» **Exercise instructions**: Copy each line of the records that includes "other".

» **Task data**:
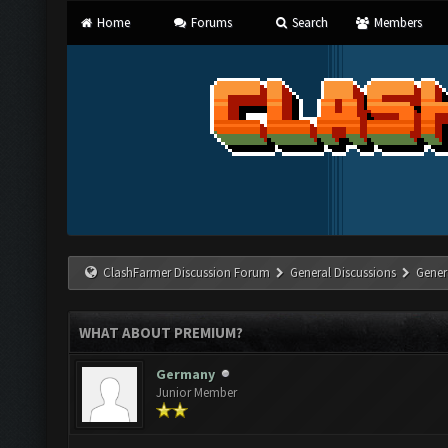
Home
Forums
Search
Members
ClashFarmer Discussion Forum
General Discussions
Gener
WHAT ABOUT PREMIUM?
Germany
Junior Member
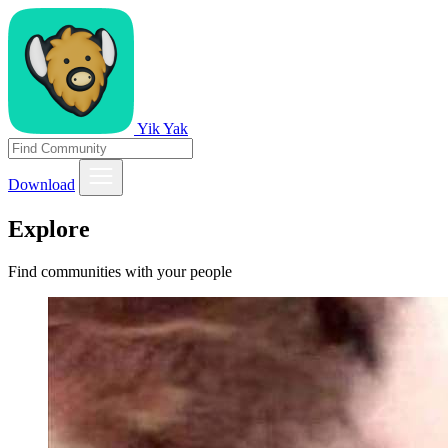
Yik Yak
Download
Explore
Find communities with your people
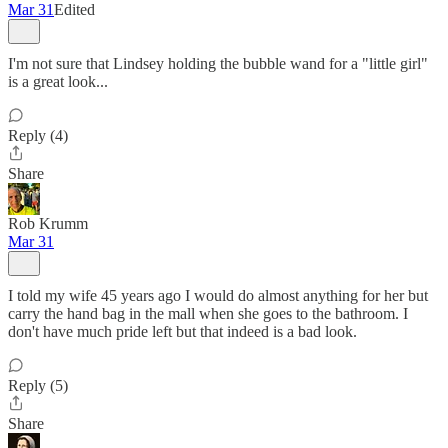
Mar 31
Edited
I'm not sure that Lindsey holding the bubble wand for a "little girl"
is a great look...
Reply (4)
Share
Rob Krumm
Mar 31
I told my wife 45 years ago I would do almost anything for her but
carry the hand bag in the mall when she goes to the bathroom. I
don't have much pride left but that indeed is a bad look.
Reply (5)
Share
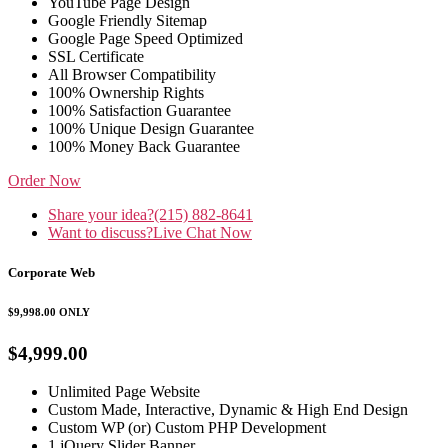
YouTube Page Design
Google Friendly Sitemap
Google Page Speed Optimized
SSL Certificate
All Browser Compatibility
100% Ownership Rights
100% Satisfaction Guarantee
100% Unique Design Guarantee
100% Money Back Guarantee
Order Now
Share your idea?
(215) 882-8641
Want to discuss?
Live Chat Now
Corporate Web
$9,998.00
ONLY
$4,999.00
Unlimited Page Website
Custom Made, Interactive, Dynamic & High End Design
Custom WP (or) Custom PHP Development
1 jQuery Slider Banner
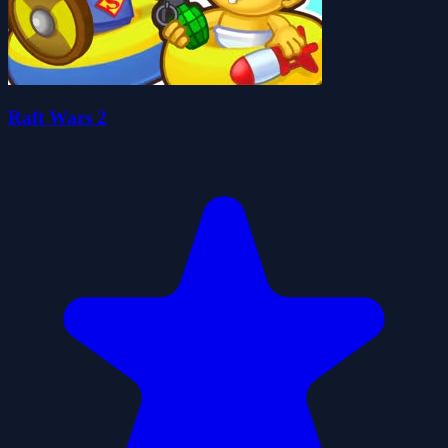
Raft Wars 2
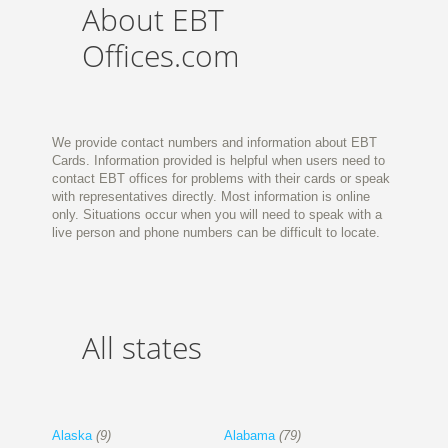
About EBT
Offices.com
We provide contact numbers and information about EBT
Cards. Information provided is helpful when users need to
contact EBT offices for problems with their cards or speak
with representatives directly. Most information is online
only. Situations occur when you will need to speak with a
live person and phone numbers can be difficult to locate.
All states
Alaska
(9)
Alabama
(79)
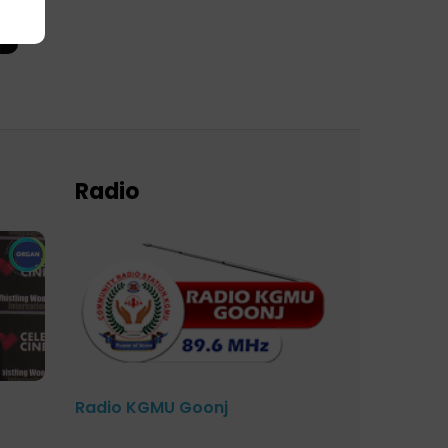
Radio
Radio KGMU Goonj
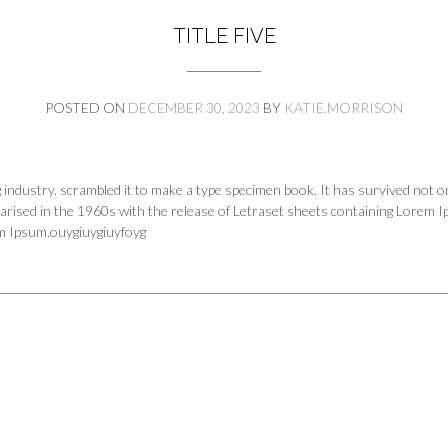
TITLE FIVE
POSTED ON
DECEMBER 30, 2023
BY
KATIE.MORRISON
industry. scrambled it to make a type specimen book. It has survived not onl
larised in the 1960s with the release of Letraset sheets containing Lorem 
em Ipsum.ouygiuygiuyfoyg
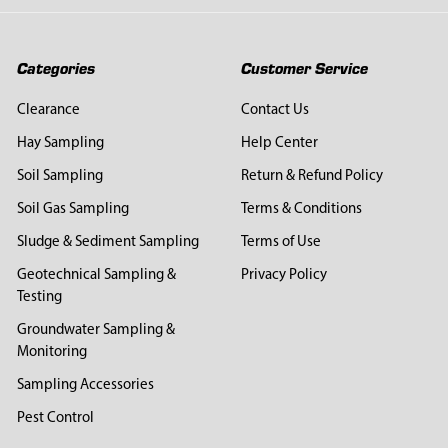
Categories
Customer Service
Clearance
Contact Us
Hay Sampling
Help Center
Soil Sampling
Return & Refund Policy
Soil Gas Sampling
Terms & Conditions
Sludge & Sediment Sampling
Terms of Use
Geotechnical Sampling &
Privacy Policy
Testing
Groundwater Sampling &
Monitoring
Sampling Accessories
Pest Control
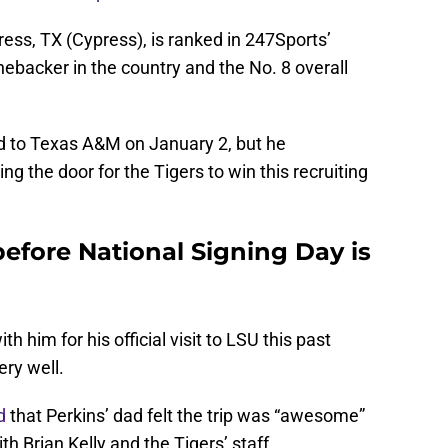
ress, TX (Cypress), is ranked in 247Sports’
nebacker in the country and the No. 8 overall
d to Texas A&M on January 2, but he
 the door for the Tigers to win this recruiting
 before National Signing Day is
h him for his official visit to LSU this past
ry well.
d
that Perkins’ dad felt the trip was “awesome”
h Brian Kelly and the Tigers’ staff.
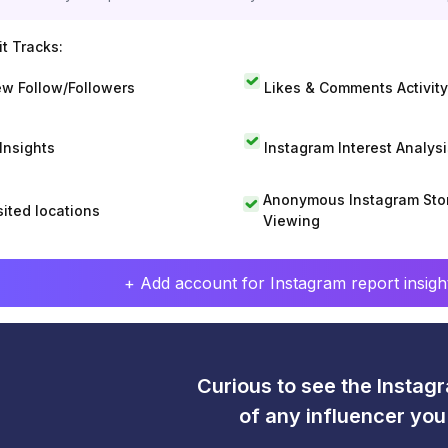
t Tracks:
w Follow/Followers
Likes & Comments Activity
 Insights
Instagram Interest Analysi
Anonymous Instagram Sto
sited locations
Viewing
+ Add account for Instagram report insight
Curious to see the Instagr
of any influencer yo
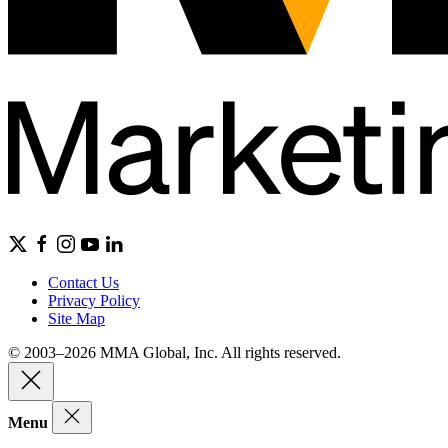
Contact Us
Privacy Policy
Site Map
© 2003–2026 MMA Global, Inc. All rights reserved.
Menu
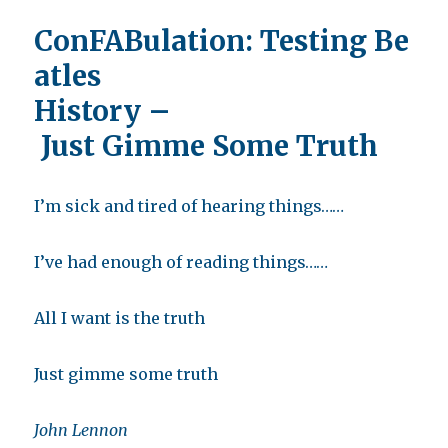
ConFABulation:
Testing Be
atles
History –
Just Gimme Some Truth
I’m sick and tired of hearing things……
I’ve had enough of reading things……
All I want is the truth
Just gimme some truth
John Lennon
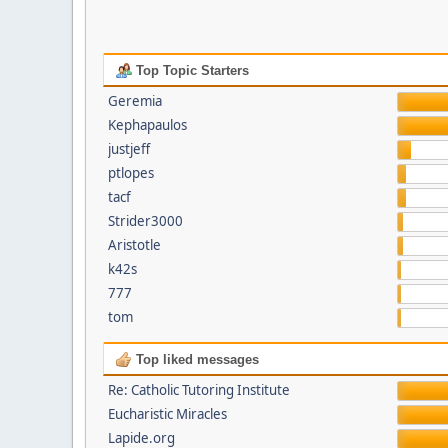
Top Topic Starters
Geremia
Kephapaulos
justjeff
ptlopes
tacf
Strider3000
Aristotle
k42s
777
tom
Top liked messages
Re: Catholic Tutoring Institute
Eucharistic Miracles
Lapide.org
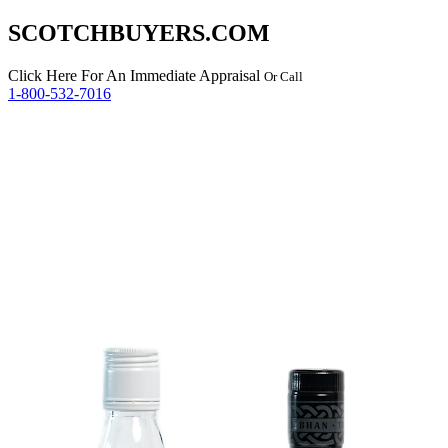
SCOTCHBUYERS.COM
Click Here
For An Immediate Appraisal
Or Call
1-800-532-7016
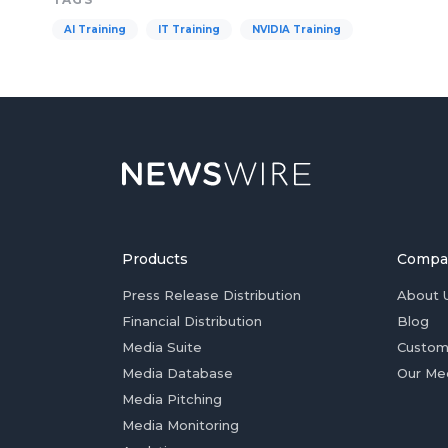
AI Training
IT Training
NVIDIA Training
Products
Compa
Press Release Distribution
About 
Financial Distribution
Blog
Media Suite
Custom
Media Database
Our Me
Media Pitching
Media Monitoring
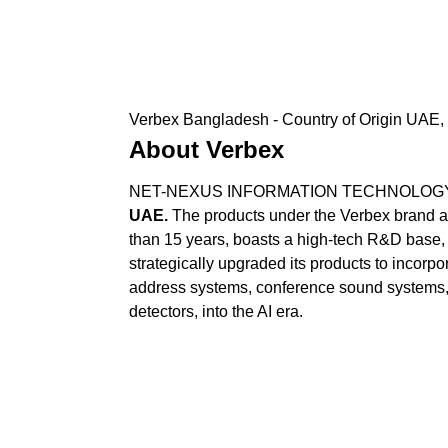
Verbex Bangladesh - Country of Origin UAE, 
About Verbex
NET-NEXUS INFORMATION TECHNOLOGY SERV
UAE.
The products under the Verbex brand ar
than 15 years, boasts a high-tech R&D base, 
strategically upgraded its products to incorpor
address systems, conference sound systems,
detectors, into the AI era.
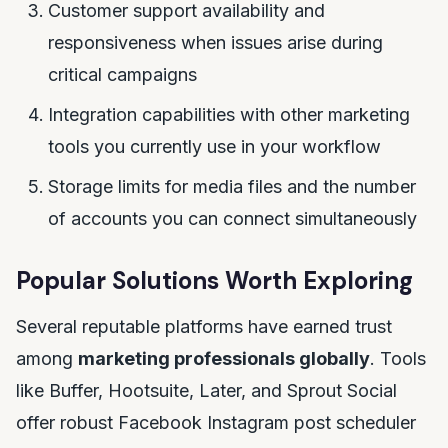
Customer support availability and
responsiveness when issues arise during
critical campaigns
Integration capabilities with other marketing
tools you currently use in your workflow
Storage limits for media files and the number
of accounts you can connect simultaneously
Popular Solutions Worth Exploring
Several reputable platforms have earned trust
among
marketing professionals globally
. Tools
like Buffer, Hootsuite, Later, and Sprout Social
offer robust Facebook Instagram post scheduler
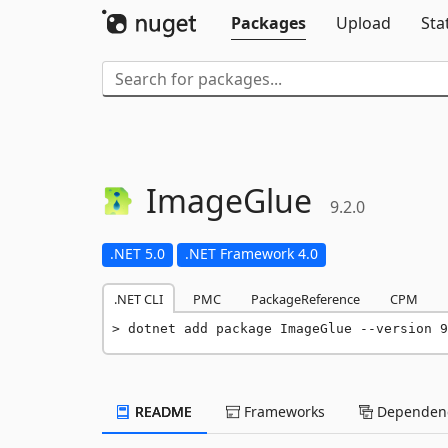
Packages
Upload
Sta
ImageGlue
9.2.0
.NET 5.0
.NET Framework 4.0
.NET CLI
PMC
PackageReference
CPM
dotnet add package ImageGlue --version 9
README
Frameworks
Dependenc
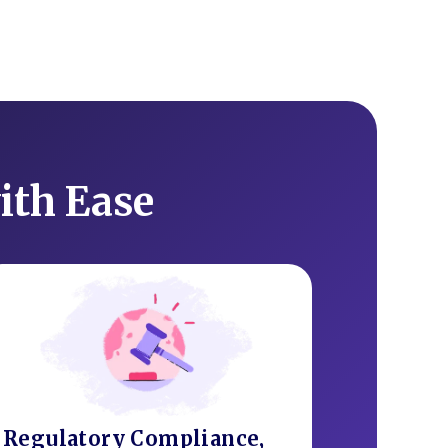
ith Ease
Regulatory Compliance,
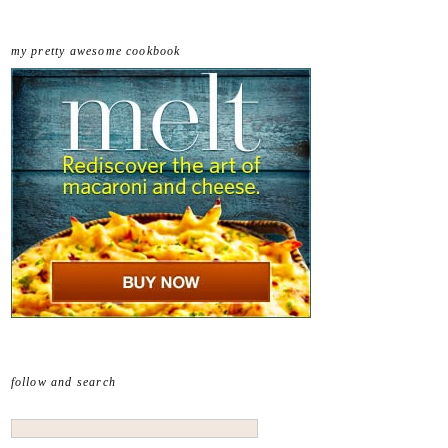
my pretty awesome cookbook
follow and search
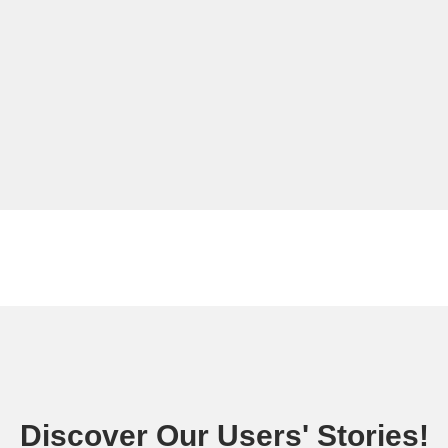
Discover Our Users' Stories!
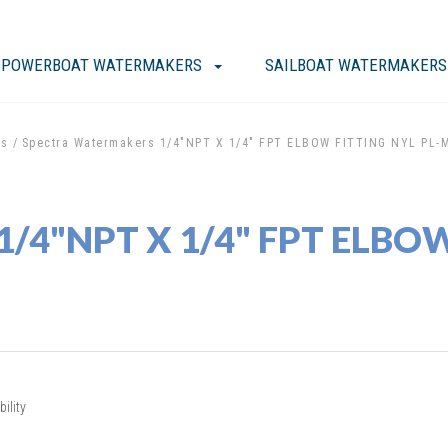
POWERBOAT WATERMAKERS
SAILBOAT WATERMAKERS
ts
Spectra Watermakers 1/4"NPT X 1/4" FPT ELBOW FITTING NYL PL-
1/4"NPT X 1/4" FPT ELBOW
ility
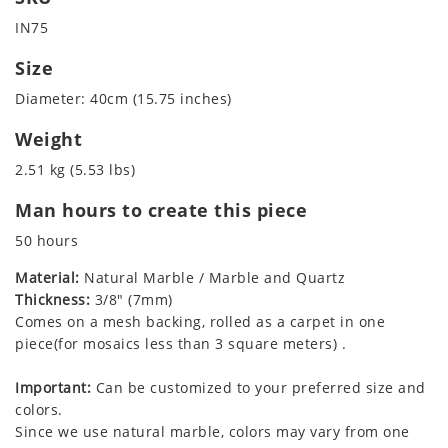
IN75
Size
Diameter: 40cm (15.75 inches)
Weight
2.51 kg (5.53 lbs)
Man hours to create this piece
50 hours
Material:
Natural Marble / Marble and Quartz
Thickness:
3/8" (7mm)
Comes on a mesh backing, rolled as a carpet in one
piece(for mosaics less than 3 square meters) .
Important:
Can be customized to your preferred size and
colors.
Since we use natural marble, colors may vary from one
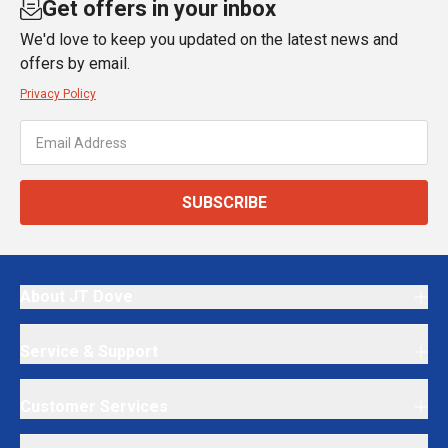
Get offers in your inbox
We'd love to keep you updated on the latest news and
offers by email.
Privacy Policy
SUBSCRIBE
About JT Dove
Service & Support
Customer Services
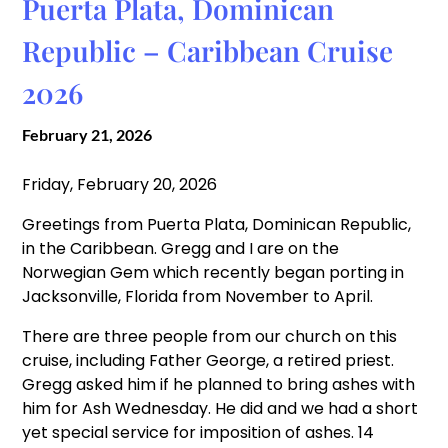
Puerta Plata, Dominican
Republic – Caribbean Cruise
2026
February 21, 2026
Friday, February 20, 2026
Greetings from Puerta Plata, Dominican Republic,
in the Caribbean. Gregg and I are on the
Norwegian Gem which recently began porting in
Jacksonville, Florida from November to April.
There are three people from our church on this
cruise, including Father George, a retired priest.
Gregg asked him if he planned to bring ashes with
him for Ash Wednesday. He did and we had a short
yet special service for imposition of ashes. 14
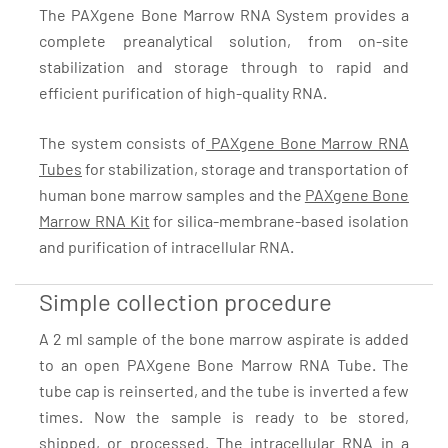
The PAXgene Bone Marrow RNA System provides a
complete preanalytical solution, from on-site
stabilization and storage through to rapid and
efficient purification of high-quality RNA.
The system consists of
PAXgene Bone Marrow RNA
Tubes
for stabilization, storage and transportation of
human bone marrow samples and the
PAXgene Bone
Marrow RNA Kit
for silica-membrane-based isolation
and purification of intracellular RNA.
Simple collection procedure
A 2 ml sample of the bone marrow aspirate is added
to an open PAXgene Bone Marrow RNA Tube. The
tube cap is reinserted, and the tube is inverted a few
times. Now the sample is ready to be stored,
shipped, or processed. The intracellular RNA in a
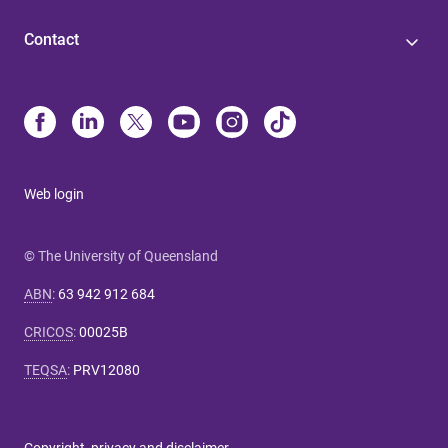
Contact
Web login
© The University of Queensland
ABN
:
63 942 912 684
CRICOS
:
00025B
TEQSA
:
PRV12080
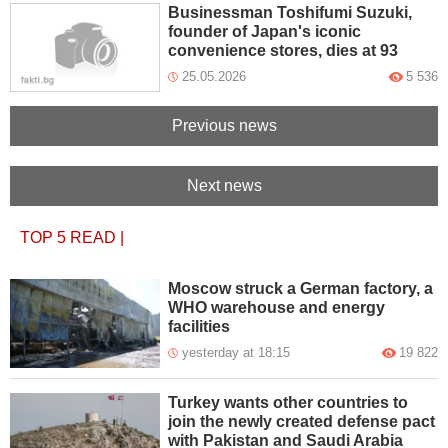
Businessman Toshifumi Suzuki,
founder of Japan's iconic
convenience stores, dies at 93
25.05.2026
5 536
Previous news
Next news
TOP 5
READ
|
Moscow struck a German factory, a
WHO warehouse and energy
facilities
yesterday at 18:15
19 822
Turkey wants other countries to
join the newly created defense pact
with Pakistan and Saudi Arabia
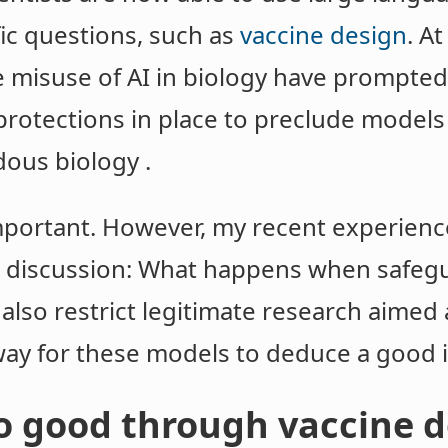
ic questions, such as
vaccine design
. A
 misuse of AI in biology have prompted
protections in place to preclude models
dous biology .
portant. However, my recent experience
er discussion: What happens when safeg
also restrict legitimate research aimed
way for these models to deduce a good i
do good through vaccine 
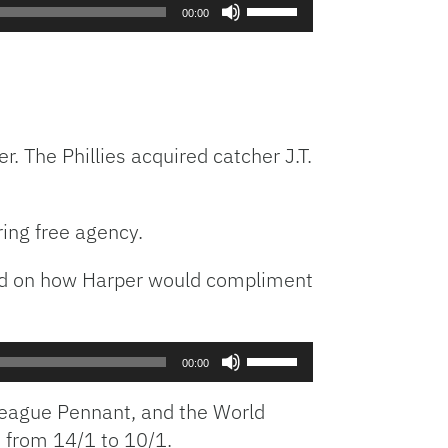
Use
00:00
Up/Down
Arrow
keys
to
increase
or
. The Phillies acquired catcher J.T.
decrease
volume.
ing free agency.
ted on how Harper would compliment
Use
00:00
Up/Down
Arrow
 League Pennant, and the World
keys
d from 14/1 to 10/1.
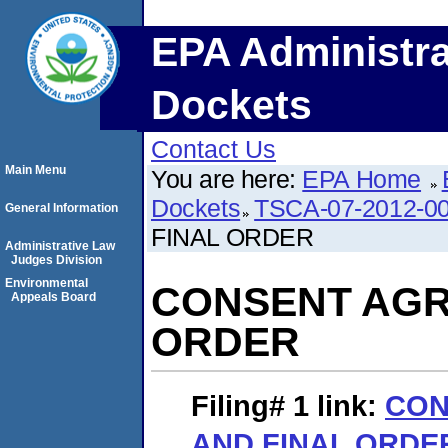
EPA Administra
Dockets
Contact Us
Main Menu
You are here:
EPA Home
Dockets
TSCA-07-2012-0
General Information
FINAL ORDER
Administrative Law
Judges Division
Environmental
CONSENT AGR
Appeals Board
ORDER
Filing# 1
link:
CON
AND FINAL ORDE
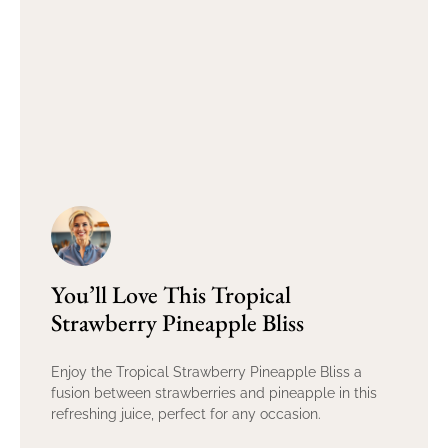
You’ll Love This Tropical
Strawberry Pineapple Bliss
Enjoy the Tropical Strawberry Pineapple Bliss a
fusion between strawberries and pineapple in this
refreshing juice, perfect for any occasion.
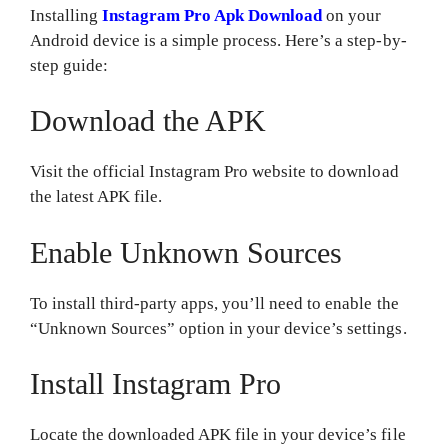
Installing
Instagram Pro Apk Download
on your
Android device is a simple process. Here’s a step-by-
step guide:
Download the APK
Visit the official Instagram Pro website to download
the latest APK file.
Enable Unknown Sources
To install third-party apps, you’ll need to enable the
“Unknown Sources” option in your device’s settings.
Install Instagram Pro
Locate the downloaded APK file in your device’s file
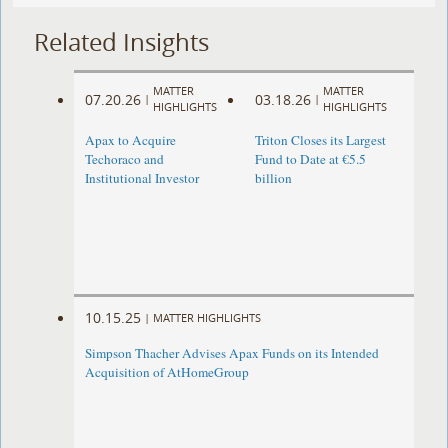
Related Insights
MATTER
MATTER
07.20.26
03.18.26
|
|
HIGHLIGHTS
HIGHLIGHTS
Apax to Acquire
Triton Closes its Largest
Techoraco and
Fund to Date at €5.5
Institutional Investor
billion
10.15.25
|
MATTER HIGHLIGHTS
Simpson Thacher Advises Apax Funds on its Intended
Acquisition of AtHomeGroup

» **Exercise solution**:
Integration capabilities with other marketing
Turkey wants other countries to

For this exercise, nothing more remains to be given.